Provided information
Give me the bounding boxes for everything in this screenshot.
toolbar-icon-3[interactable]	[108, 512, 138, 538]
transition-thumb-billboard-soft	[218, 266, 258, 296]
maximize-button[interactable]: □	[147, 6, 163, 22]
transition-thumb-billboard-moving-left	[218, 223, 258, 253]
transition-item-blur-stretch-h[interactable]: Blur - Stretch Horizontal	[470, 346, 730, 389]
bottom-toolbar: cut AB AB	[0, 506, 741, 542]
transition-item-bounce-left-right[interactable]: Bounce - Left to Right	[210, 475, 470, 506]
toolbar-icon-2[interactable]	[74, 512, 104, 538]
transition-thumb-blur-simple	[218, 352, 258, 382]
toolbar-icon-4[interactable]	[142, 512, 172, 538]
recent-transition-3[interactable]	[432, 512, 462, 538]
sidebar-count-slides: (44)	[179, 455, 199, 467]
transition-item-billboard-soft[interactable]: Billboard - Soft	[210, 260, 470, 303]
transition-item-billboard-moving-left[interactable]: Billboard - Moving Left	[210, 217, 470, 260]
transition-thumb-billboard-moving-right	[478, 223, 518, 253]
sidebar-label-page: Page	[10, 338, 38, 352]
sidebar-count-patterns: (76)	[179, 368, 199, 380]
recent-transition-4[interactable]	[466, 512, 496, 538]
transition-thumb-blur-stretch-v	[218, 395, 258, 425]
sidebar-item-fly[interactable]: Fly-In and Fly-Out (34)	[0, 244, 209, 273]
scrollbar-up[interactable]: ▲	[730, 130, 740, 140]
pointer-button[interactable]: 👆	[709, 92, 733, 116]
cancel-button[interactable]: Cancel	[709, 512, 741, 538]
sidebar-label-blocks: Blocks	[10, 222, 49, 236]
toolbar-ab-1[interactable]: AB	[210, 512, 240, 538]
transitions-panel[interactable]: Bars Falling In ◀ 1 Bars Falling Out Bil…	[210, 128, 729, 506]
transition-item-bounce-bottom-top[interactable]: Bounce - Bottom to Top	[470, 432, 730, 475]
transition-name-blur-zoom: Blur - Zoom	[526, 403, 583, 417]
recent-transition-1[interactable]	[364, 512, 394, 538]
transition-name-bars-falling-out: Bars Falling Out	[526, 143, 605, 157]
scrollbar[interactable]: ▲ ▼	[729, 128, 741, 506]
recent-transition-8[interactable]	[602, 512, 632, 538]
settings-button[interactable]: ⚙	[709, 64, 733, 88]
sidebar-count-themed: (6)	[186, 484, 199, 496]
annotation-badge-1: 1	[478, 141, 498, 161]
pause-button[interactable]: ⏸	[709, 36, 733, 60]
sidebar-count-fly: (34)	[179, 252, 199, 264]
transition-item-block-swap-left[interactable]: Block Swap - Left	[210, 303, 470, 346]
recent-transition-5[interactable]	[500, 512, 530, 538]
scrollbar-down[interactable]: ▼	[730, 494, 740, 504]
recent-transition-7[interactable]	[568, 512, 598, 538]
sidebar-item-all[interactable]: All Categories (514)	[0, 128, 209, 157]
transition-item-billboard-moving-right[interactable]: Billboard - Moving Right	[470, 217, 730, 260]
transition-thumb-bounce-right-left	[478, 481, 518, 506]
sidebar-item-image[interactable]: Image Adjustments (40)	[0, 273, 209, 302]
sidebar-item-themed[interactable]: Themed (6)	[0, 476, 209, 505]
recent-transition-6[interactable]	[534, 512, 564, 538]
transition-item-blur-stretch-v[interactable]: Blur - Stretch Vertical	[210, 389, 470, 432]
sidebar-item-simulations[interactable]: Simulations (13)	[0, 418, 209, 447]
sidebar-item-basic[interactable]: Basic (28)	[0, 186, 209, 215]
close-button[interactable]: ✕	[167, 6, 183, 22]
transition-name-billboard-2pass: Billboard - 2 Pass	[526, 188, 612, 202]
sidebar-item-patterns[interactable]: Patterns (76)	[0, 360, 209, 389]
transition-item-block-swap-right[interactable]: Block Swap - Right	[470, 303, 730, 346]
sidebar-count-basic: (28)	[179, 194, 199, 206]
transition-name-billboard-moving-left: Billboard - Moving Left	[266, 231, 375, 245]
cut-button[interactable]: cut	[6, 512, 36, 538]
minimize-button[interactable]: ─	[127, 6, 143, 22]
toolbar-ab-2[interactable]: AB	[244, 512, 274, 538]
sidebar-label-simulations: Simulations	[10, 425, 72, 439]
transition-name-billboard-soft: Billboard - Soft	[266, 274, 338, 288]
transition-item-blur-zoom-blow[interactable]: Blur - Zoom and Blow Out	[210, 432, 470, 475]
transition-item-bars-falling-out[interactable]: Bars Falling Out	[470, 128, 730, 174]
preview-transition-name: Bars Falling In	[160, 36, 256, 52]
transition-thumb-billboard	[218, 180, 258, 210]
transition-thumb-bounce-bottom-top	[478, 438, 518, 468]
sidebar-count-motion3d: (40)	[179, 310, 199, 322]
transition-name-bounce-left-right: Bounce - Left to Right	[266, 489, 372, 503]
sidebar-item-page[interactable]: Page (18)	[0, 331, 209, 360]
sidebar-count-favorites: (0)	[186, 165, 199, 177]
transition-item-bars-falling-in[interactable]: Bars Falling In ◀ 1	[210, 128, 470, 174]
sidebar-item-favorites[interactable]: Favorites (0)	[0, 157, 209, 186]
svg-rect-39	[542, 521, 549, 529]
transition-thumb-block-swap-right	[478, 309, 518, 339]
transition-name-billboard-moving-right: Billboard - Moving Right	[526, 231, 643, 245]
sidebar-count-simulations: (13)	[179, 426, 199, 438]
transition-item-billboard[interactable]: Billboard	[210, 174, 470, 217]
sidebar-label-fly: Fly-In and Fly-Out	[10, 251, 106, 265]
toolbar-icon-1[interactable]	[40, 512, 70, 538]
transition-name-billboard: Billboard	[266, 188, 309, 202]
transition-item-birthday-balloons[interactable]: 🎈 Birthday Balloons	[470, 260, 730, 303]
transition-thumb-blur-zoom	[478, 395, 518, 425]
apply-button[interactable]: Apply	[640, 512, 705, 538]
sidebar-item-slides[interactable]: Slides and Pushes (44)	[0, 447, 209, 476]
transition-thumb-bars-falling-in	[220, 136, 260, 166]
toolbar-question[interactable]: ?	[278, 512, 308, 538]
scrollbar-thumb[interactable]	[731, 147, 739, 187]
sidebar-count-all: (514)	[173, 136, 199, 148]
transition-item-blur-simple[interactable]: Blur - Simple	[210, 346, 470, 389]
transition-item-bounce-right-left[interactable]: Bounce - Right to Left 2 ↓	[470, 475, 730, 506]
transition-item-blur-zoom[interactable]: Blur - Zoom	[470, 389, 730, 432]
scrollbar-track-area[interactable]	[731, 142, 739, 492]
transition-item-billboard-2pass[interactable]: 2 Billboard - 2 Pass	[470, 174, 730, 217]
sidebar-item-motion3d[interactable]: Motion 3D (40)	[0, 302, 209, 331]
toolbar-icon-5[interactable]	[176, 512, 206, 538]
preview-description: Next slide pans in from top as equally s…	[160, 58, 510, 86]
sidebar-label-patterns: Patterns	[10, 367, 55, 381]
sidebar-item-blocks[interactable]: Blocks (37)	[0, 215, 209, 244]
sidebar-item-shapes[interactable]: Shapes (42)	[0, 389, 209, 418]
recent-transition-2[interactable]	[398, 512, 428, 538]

Requirement
Take from the listing every line in which the word "moving" appears.

Response to this task
transition-thumb-billboard-moving-left	[218, 223, 258, 253]
transition-item-billboard-moving-left[interactable]: Billboard - Moving Left	[210, 217, 470, 260]
transition-thumb-billboard-moving-right	[478, 223, 518, 253]
transition-item-billboard-moving-right[interactable]: Billboard - Moving Right	[470, 217, 730, 260]
transition-name-billboard-moving-left: Billboard - Moving Left	[266, 231, 375, 245]
transition-name-billboard-moving-right: Billboard - Moving Right	[526, 231, 643, 245]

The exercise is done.